Write the entries out again in full and unchanged, dropping every image.

Source information START

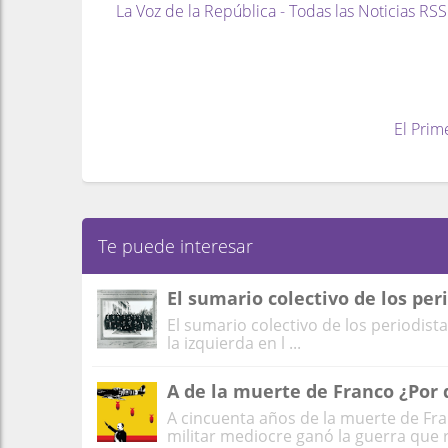
La Voz de la República - Todas las Noticias RSS
El Prim
Te puede interesar
El sumario colectivo de los per
El sumario colectivo de los periodista
la izquierda en l ...
A de la muerte de Franco ¿Por 
A cincuenta años de la muerte de Fr
militar mediocre ganó la guerra que r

Source information END

* _Answer box_:
La Voz de la República - Todas las Noticias RSS
El Prim
Te puede interesar
El sumario colectivo de los per
El sumario colectivo de los periodista
la izquierda en l ...
A de la muerte de Franco ¿Por 
A cincuenta años de la muerte de Fr
militar mediocre ganó la guerra que r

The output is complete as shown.